シティ・リサーチのアナリスト、アレックス・サンダースとビン・ヴォーは、9月11日に発表した量的マクロ戦略レポートで、マクロモデル全体は依然として「正常」な範囲にあるものの、インフレの勢いが強まり、経済サプライズ指数が緩やかに低下し、金融環境がわずかに引き締まったことで、現在のマクロ環境と1988年から1989年のFRBの引き締めサイクルとの類似性が顕著に高まっていると指摘した。この期間、FRBは16回利上げを行い、フェデラルファンド金利の目標は最終的に9.8125%に引き上げられた。

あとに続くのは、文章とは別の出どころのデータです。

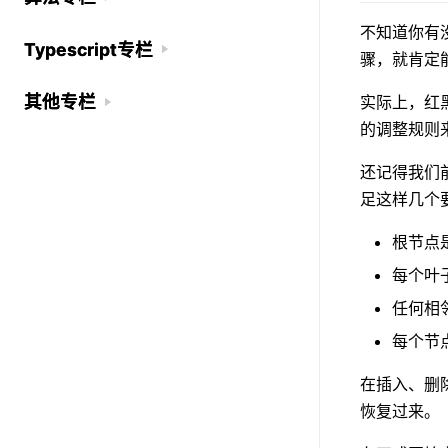
不知道你有
Typescript专栏
Typescript专栏
骤，就肯定
其他专栏
其他专栏
实际上，红
的调整规则
还记得我们
足这样几个
根节点
每个叶
任何相
每个节
在插入、删
恢复过来。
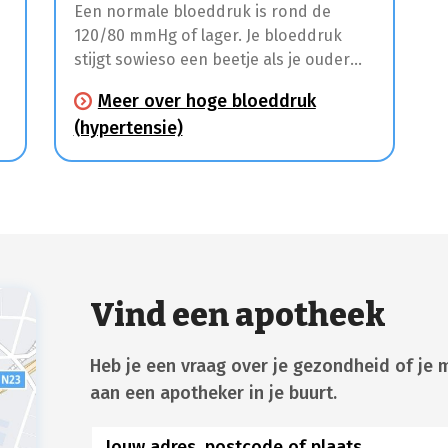
Een normale bloeddruk is rond de
120/80 mmHg of lager. Je bloeddruk
stijgt sowieso een beetje als je ouder
wordt. Dat is normaal. Vanaf 140/90
Meer over hoge bloeddruk
e
mmHg spreken we over hypertensie of
(hypertensie)
een te hoge bloeddruk. De bloeddruk
wordt dus uitgedrukt in 2 getallen. De
‘bovendruk’ en de ‘onderdruk’.
Vind een apotheek
Heb je een vraag over je gezondheid of je 
aan een apotheker in je buurt.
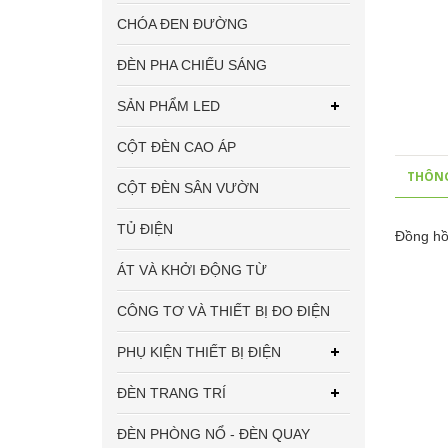
CHÓA ĐEN ĐƯỜNG
ĐÈN PHA CHIẾU SÁNG
SẢN PHẨM LED
CỘT ĐÈN CAO ÁP
THÔNG
CỘT ĐÈN SÂN VƯỜN
TỦ ĐIỆN
Đồng hồ
ÁT VÀ KHỞI ĐỘNG TỪ
CÔNG TƠ VÀ THIẾT BỊ ĐO ĐIỆN
PHỤ KIỆN THIẾT BỊ ĐIỆN
ĐÈN TRANG TRÍ
ĐÈN PHÒNG NỔ - ĐÈN QUAY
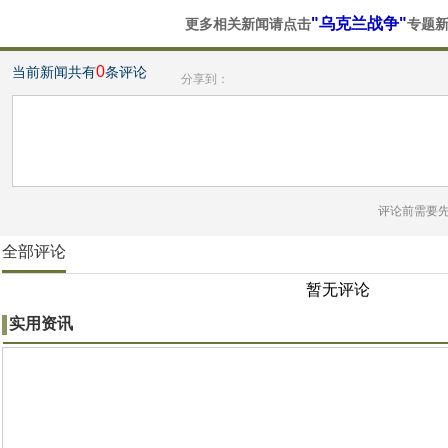
"乌克兰战争"
更多相关新闻请点击
专题
0
当前新闻共有
条评论
分享到：
评论前需要
全部评论
暂无评论
实用资讯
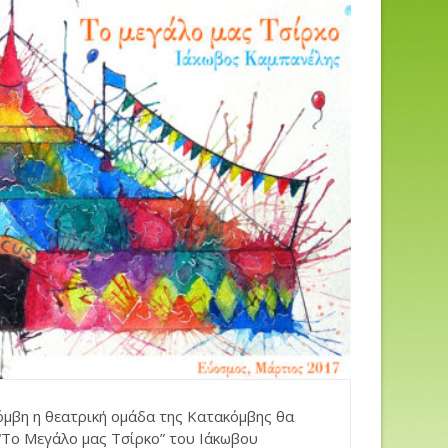
κόμβη η θεατρική ομάδα της Κατακόμβης θα
 “Το Μεγάλο μας Τσίρκο” του Ιάκωβου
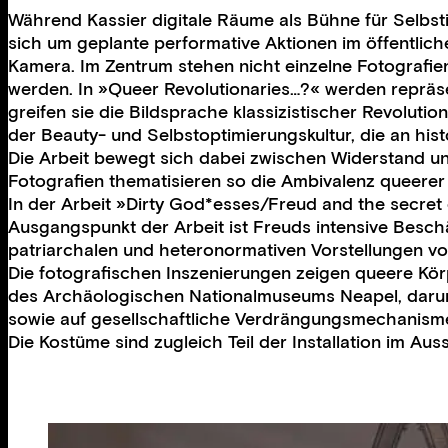
Während Kassier digitale Räume als Bühne für Selbsti
sich um geplante performative Aktionen im öffentlich
Kamera. Im Zentrum stehen nicht einzelne Fotografi
werden. In »Queer Revolutionaries…?« werden repräs
greifen sie die Bildsprache klassizistischer Revolu
der Beauty- und Selbstoptimierungskultur, die an hi
Die Arbeit bewegt sich dabei zwischen Widerstand un
Fotografien thematisieren so die Ambivalenz queerer
In der Arbeit »Dirty God*esses/Freud and the secret
Ausgangspunkt der Arbeit ist Freuds intensive Beschä
patriarchalen und heteronormativen Vorstellungen vo
Die fotografischen Inszenierungen zeigen queere Kö
des Archäologischen Nationalmuseums Neapel, darunte
sowie auf gesellschaftliche Verdrängungsmechanism
Die Kostüme sind zugleich Teil der Installation im A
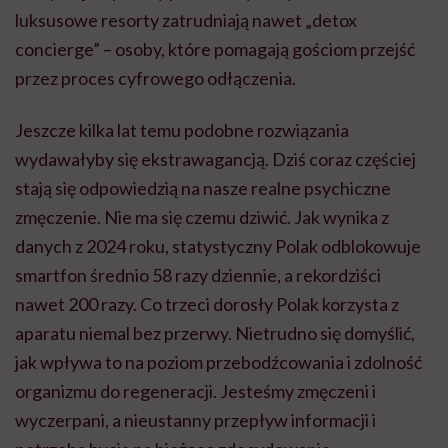
luksusowe resorty zatrudniają nawet „detox
concierge” – osoby, które pomagają gościom przejść
przez proces cyfrowego odłączenia.
Jeszcze kilka lat temu podobne rozwiązania
wydawałyby się ekstrawagancją. Dziś coraz częściej
stają się odpowiedzią na nasze realne psychiczne
zmęczenie. Nie ma się czemu dziwić. Jak wynika z
danych z 2024 roku, statystyczny Polak odblokowuje
smartfon średnio 58 razy dziennie, a rekordziści
nawet 200 razy. Co trzeci dorosły Polak korzysta z
aparatu niemal bez przerwy. Nietrudno się domyślić,
jak wpływa to na poziom przebodźcowania i zdolność
organizmu do regeneracji. Jesteśmy zmęczeni i
wyczerpani, a nieustanny przepływ informacji i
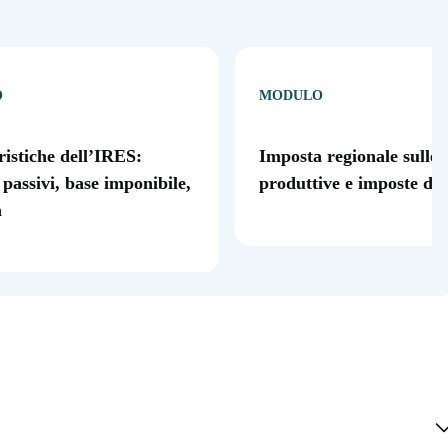
O
MODULO
ristiche dell’IRES:
Imposta regionale sulle a
 passivi, base imponibile,
produttive e imposte dir
a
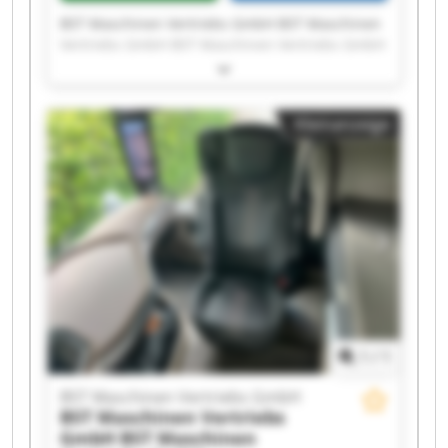
BST Maschinen Vertriebs GmbH BST Maschinen
Vertriebs GmbH BST Maschinen Vertriebs GmbH
BST Maschinen Vertriebs GmbH BST Maschinen
Vertriebs GmbH BST Maschinen Vertriebs GmbH
BST Maschinen Vertriebs GmbH BST Maschinen
Kleinanzeige
Vertriebs GmbH BST Maschinen Vertriebs GmbH
BST Maschinen Vertriebs GmbH BST Maschinen
Vertriebs GmbH BST Maschinen Vertriebs GmbH
BST Maschinen Vertriebs GmbH BST Maschinen
Vertriebs GmbH BST Maschinen Vertriebs GmbH
BST Maschinen Vertriebs GmbH BST Maschinen
Vertriebs GmbH BST Maschinen Vertriebs GmbH
BST Maschinen Vertriebs GmbH BST Maschinen
Vertriebs GmbH
1
/
1
BST Maschinen Vertriebs GmbH
BST Maschinen Vertriebs
GmbH
BST Maschinen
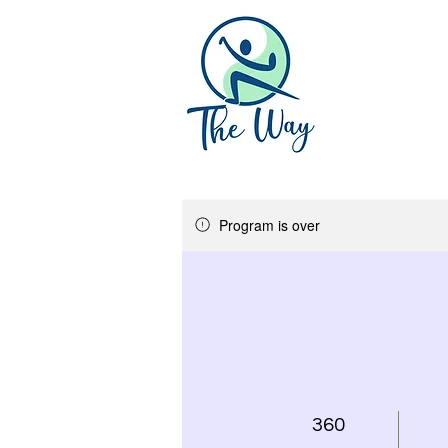
Program is over
360 Days
360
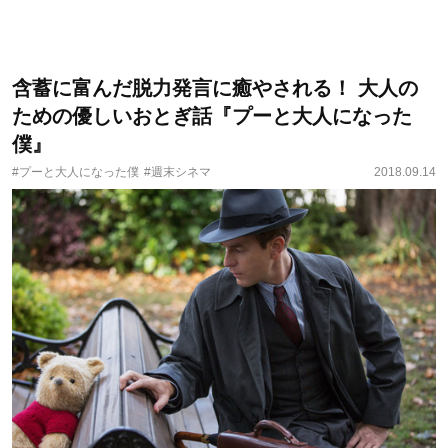
含蓄に富んだ脱力発言に癒やされる！ 大人の
ための優しいおとぎ話『プーと大人になった
僕』
#プーと大人になった僕
#週末シネマ
2018.09.14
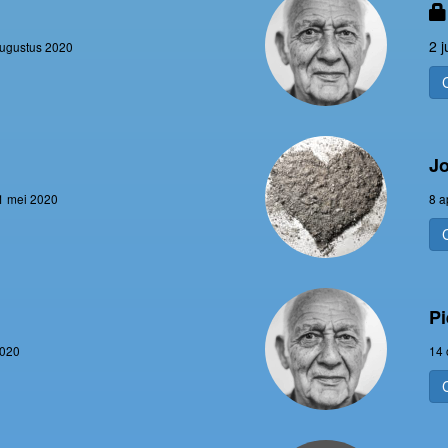
2 j
augustus 2020
J
1 mei 2020
8 a
P
2020
14 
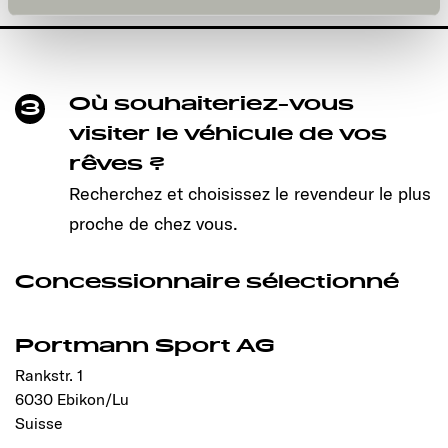
und kann jederzeit über die Einstellungen widerrufen
werden. Klicken Sie auf Ablehnen, werden nur die
notwendigen Cookies auf der Webseite gesetzt, die für
den störungsfreien Betrieb der Webseite und die
Ermöglichung der Seitennavigation erforderlich sind.
Où souhaiteriez-vous
3
visiter le véhicule de vos
rêves ?
Recherchez et choisissez le revendeur le plus
proche de chez vous.
Concessionnaire sélectionné
Portmann Sport AG
Rankstr. 1
6030 Ebikon/Lu
Suisse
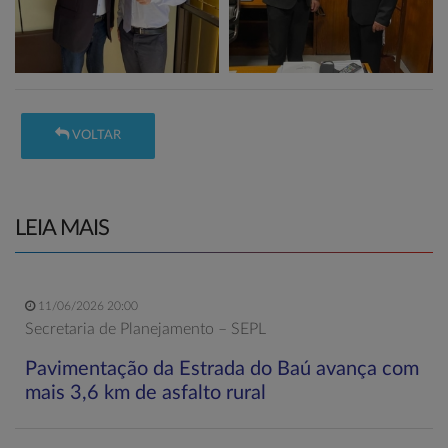
VOLTAR
LEIA MAIS
11/06/2026 20:00
Secretaria de Planejamento – SEPL
Pavimentação da Estrada do Baú avança com
mais 3,6 km de asfalto rural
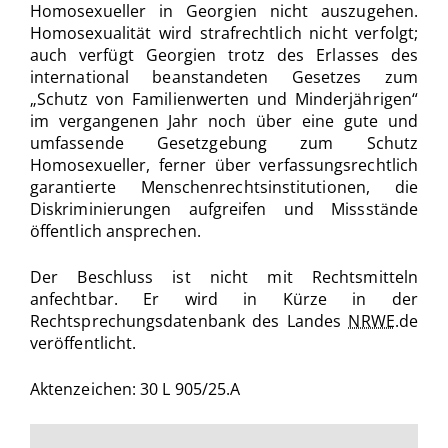
Homosexueller in Georgien nicht auszugehen.
Homosexualität wird strafrechtlich nicht verfolgt;
auch verfügt Georgien trotz des Erlasses des
international beanstandeten Gesetzes zum
„Schutz von Familienwerten und Minderjährigen“
im vergangenen Jahr noch über eine gute und
umfassende Gesetzgebung zum Schutz
Homosexueller, ferner über verfassungsrechtlich
garantierte Menschenrechtsinstitutionen, die
Diskriminierungen aufgreifen und Missstände
öffentlich ansprechen.
Der Beschluss ist nicht mit Rechtsmitteln
anfechtbar. Er wird in Kürze in der
Rechtsprechungsdatenbank des Landes
NRWE
.de
veröffentlicht.
Aktenzeichen: 30 L 905/25.A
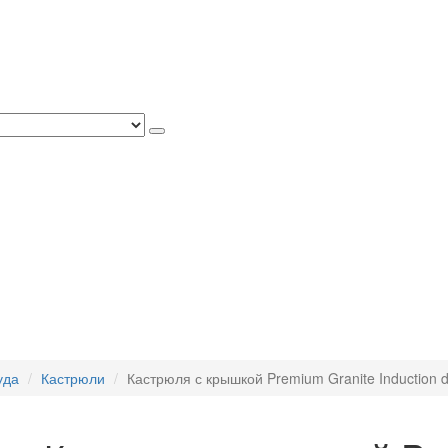
уда
Кастрюли
Кастрюля с крышкой Premium Granite Induction d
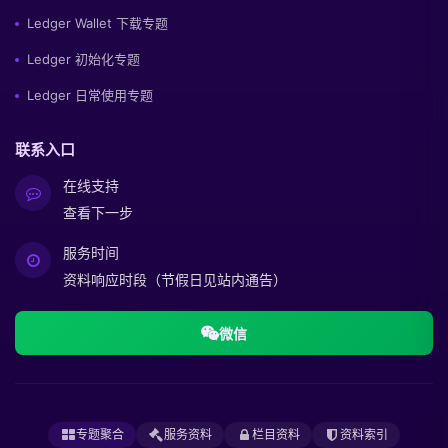
Ledger Wallet 下载专题
Ledger 初始化专题
Ledger 日常使用专题
联系入口
在线支持
查看下一步
服务时间
资料响应时段（节假日见站内通告）
微信
专题聚合
服务资料
栏目资料
资料索引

レポートは、現在のマクロ状態は「経済過熱」の症状を示しており、成長とインフレの指標がともに長期平均をわずかに上回っていると指摘している。資産配分レベルでは、モデルは株式のオーバーウェイト比率を4.0%にさらに引き上げ、新興市場と米国株式を増やす一方で、欧州、日本、英国の株式をショートしている。債券については、モデルは日本と英国のデュレーションをオーバーウェイトし、米国債のショートを最大化している。コモディティについては、エネルギーが現在の最も強い予想パフォーマンス資産であり、モデルはエネルギーに集中してオーバーウェイトしている。為替については、円に対する市場の熱意が冷め、米国財務長官のベッセントが日本の介入問題について発言したため、ドルが円に代わって最優先通貨となっている。